The Mega Drive version of Theme Park is riddled with niggling flaws. The graphics have more judder than a bottle of Metz, the music grates to an extent that pop music today can only aspire to, and the whole game contains about as much AI as a dissatisfied toaster.

Visually, things are a mixed bag. When the screen is not being moved, the graphics are actually quite reasonable. While they don’t reach the level of games such as VectorMan– arguably the graphical pinnacle of the Mega Drive – Theme Park is colorful enough; you can tell your members of staff from your customers and the rides and attractions are bold and distinctive. However, move the screen so that you can look around your park and- oh dear, headache alert- the graphics glitch and slow down so much that at first I thought that my beloved Mega Drive was dying. If your park is at an advanced stage it even appears at times as if you are taking your rides around the park with you: they stay on their part of the screen while you look around the park, even if they are firmly planted on the other side of the park, and only return to their rightful place when you stop the screen moving. Not a great start, really.

The music, well the less said about that the better really. It plays the standard carnival tunes, but the Mega Drive doesn’t do a great job of recreating them, and the tunes are in a constant loop. Trust me, play the game for more than fifteen minutes and you will be reaching for the volume control on your TV.

The game also has an infuriatingly bad AI level: your staff (especially the handymen) for the most part do no work unless you force them to do it, meaning that you spend most your time directing your workers instead of creating an Alton Towers-beater. As mentioned, the handymen are the worst. Despite the insistence of the game that they have worked 100% of the time, they just wander around unpopulated areas of the park like right Muppets. The Mega Drive version of Theme Park doesn’t have the zoning feature of its PC cousin, so the handymen just scuttle around the park going wherever they choose. This means that more often than not you have to pick them up and forcibly put them down on every single piece of trash in the park to get them to clean up, although just selecting them for this task is a challenge of it’s own. The staff also show a ridiculous amount of stupidity when negotiating their wages. The negotiations take the form of a handshake – you extend your hand to show how high you are willing to go with regards to their pay rise.

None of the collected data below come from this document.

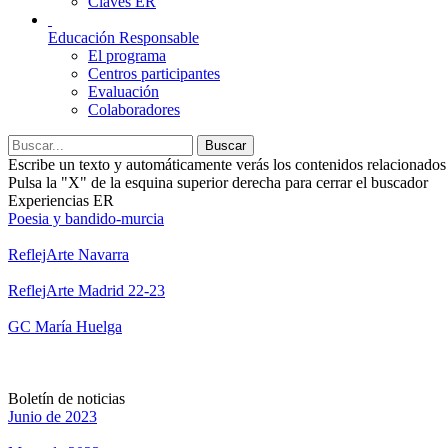
Claves ER
Educación Responsable
El programa
Centros participantes
Evaluación
Colaboradores
Buscar
Escribe un texto y automáticamente verás los contenidos relacionados 
Pulsa la "X" de la esquina superior derecha para cerrar el buscador
Experiencias ER
Poesia y bandido-murcia
ReflejArte Navarra
ReflejArte Madrid 22-23
GC María Huelga
Ver todas las experiencias
Boletín de noticias
Junio de 2023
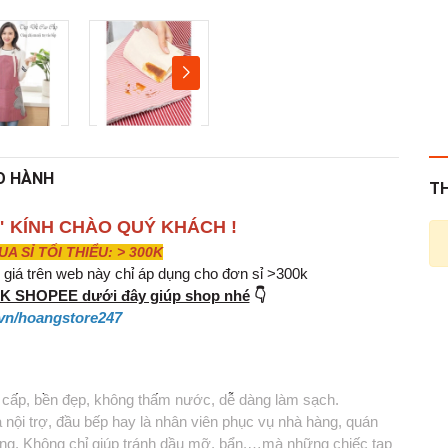
O HÀNH
T
" KÍNH CHÀO QUÝ KHÁCH !
 SỈ TỐI THIỂU: > 300K
iá trên web này chỉ áp dụng cho đơn sỉ >300k
INK SHOPEE dưới đây giúp shop nhé
👇
vn/hoangstore247
 cấp, bền đẹp, không thấm nước, dễ dàng làm sạch.
 nội trợ, đầu bếp hay là nhân viên phục vụ nhà hàng, quán
àng. Không chỉ giúp tránh dầu mỡ, bẩn,…mà những chiếc tạp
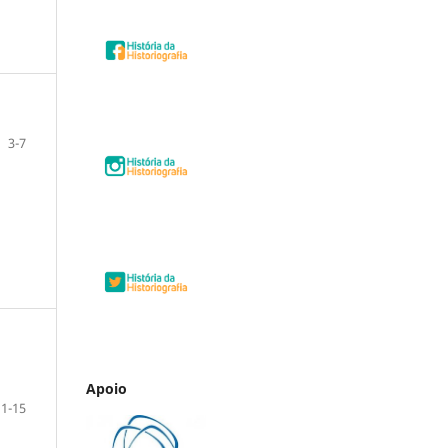
3-7
Apoio
11-15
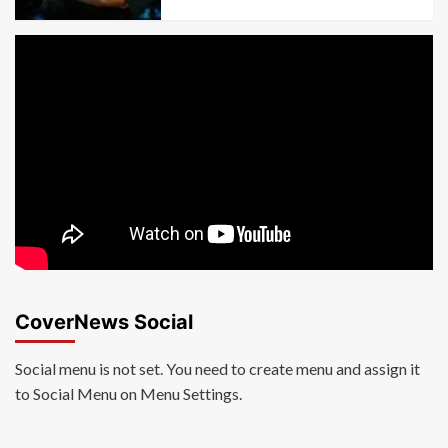
CoverNews Social
Social menu is not set. You need to create menu and assign it
to Social Menu on Menu Settings.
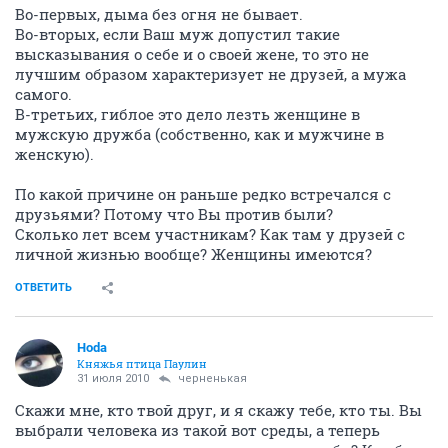
Во-первых, дыма без огня не бывает.
Во-вторых, если Ваш муж допустил такие
высказывания о себе и о своей жене, то это не
лучшим образом характеризует не друзей, а мужа
самого.
В-третьих, гиблое это дело лезть женщине в
мужскую дружба (собственно, как и мужчине в
женскую).
По какой причине он раньше редко встречался с
друзьями? Потому что Вы против были?
Сколько лет всем участникам? Как там у друзей с
личной жизнью вообще? Женщины имеются?
ОТВЕТИТЬ
Hoda
Княжья птица Паулин
31 июля 2010
черненькая
Скажи мне, кто твой друг, и я скажу тебе, кто ты. Вы
выбрали человека из такой вот среды, а теперь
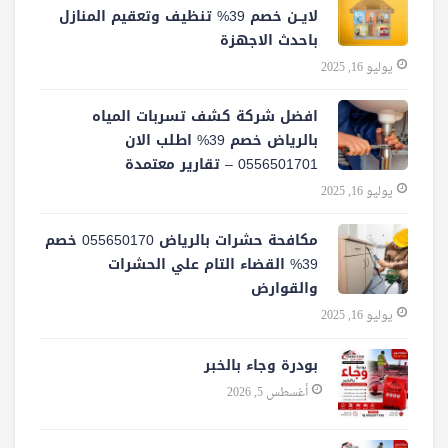
لايــن خصم 39% تنظيف وتعقيم المنازل
باحدث الاجهزة
يوليو 16, 2025
افضل شركة كشف تسربات المياه
بالرياض خصم 39% اطلب الان
0556501701‬‏ – تقارير معتمدة
يوليو 16, 2025
مكافحة حشرات بالرياض 055650170 خصم
39% القضاء التام علي الحشرات
والقوارض
يوليو 16, 2025
بودرة وجاء بالخبر
أغسطس 5, 2026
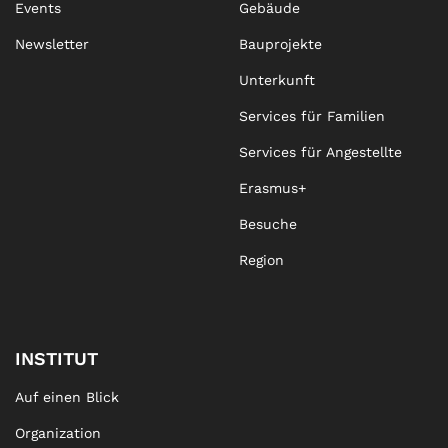
Events
Gebäude
Newsletter
Bauprojekte
Unterkunft
Services für Familien
Services für Angestellte
Erasmus+
Besuche
Region
INSTITUT
Auf einen Blick
Organization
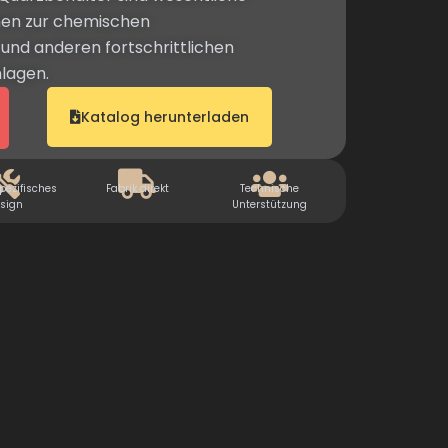
men zur chemischen
nd anderen fortschrittlichen
lagen.
Katalog herunterladen
ezifisches
Fabrik direkt
Technische
sign
Unterstützung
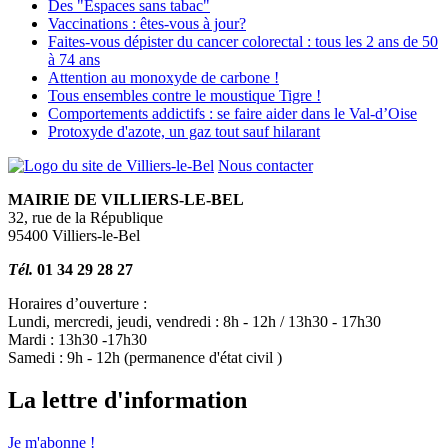
Des "Espaces sans tabac"
Vaccinations : êtes-vous à jour?
Faites-vous dépister du cancer colorectal : tous les 2 ans de 50
à 74 ans
Attention au monoxyde de carbone !
Tous ensembles contre le moustique Tigre !
Comportements addictifs : se faire aider dans le Val-d’Oise
Protoxyde d'azote, un gaz tout sauf hilarant
Nous contacter
MAIRIE DE VILLIERS-LE-BEL
32, rue de la République
95400 Villiers-le-Bel
Tél.
01 34 29 28 27
Horaires d’ouverture :
Lundi, mercredi, jeudi, vendredi : 8h - 12h / 13h30 - 17h30
Mardi : 13h30 -17h30
Samedi : 9h - 12h (permanence d'état civil )
La lettre d'information
Je m'abonne !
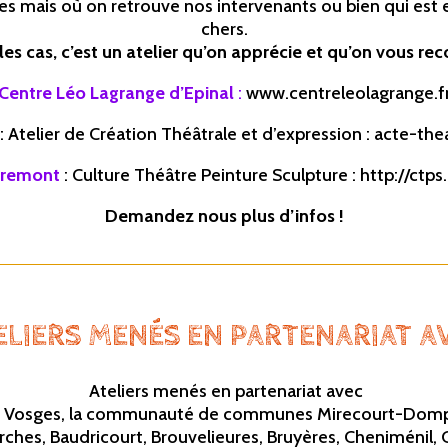
ômes mais où on retrouve nos
intervenants
ou bien qui est e
chers.
les cas, c’est un atelier qu’on apprécie et qu’on vous 
Centre Léo Lagrange d’Epinal
:
www.centreleolagrange.f
: Atelier de Création Théâtrale et d’expression :
acte-thea
iremont
: Culture Théâtre Peinture Sculpture :
http://ctps
Demandez nous plus d’infos !
ELIERS MEN
ÉS EN PARTENARIAT A
Ateliers menés en partenariat avec
sges, la communauté de communes Mirecourt-Dompaire, l
hes, Baudricourt, Brouvelieures, Bruyères, Cheniménil, 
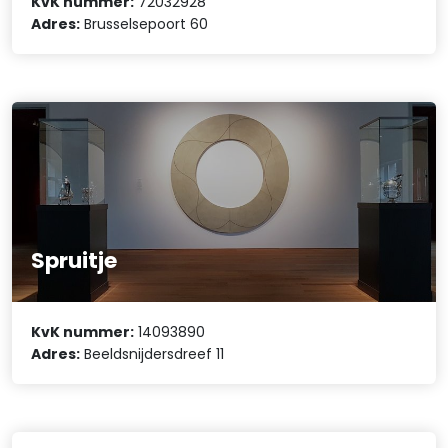
KvK nummer:
72032928
Adres:
Brusselsepoort 60
Spruitje
KvK nummer:
14093890
Adres:
Beeldsnijdersdreef 11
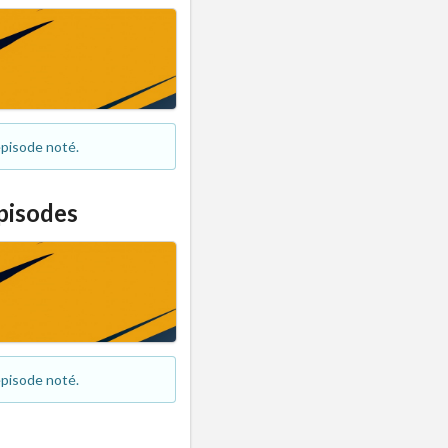
pisode noté.
pisodes
pisode noté.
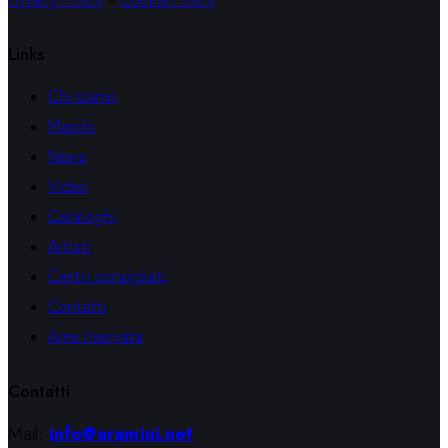
Links
Chi siamo
Marchi
News
Video
Cataloghi
Artisti
Centri consigliati
Contatti
Area riservata
Contatti
Mail:
info@aramini.net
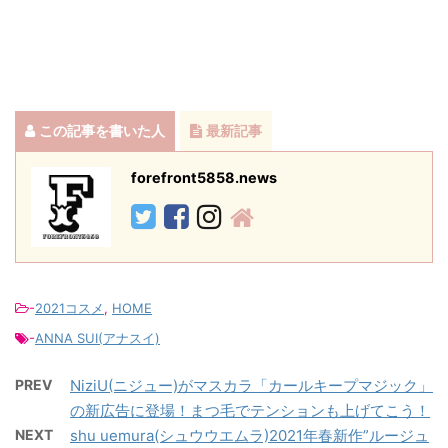
この記事を書いた人
最新記事
forefront5858.news
-
2021コスメ
,
HOME
-
ANNA SUI(アナスイ)
PREV
NiziU(ニジュー)がマスカラ「カールキープマジック」
の新広告に登場！まつ毛でテンションも上げてこう！
NEXT
shu uemura(シュウウエムラ)2021年春新作”ルージュ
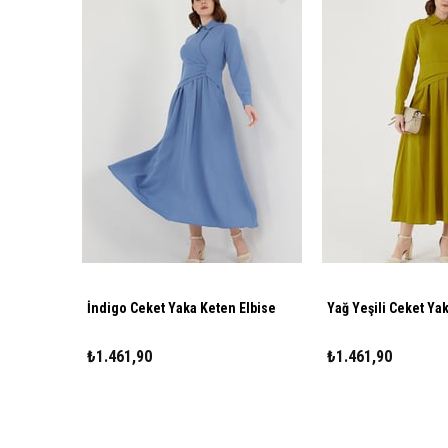
İndigo Ceket Yaka Keten Elbise
Yağ Yeşili Ceket Ya
₺1.461,90
₺1.461,90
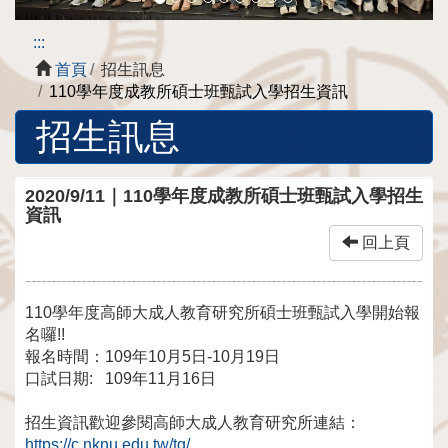
:::
首頁
招生訊息
110學年度成教所碩⼠班甄試入學招⽣資訊
招生訊息
2020/9/11｜110學年度成教所碩⼠班甄試入學招⽣
資訊
回上頁
110學年度⾼師⼤成⼈教育研究所碩⼠班甄試入學開始報
名囉!!
報名時間：109年10⽉5日-10月19⽇
口試日期: 109年11月16日
招⽣資訊歡迎參閱⾼師⼤成⼈教育研究所連結：
https://c.nknu.edu.tw/tg/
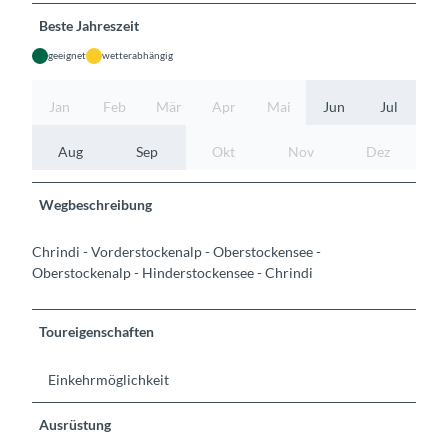
Beste Jahreszeit
geeignet
wetterabhängig
Jan
Feb
Mär
Apr
Mai
Jun
Jul
Aug
Sep
Okt
Nov
Dez
Wegbeschreibung
Chrindi - Vorderstockenalp - Oberstockensee -
Oberstockenalp - Hinderstockensee - Chrindi
Toureigenschaften
Einkehrmöglichkeit
Ausrüstung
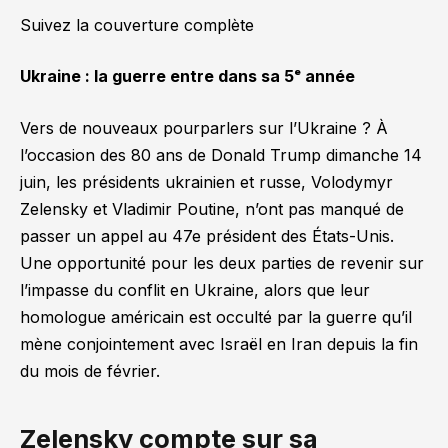
Suivez la couverture complète
Ukraine : la guerre entre dans sa 5ᵉ année
Vers de nouveaux pourparlers sur l’Ukraine ? À
l’occasion des 80 ans de Donald Trump dimanche 14
juin, les présidents ukrainien et russe, Volodymyr
Zelensky et Vladimir Poutine, n’ont pas manqué de
passer un appel au 47e président des États-Unis.
Une opportunité pour les deux parties de revenir sur
l’impasse du conflit en Ukraine, alors que leur
homologue américain est occulté par la guerre qu’il
mène conjointement avec Israël en Iran depuis la fin
du mois de février.
Zelensky compte sur sa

However, when your hands reaches a level they agree with, their hand will blindly follow yours, so you can drag it back so far that when they agree to the deal they’ll be getting LESS pay.

However, for some reason this game isn’t a disaster. Despite its many, many, flaws, at its heart Theme Park is a good enough game, and you’ll come back to it every few months for an afternoon’s play. It’s just a case of the publishers’ ambition getting the better of them: Theme Park is a PC game ported to a machine that just wasn’t powerful enough to do it justice.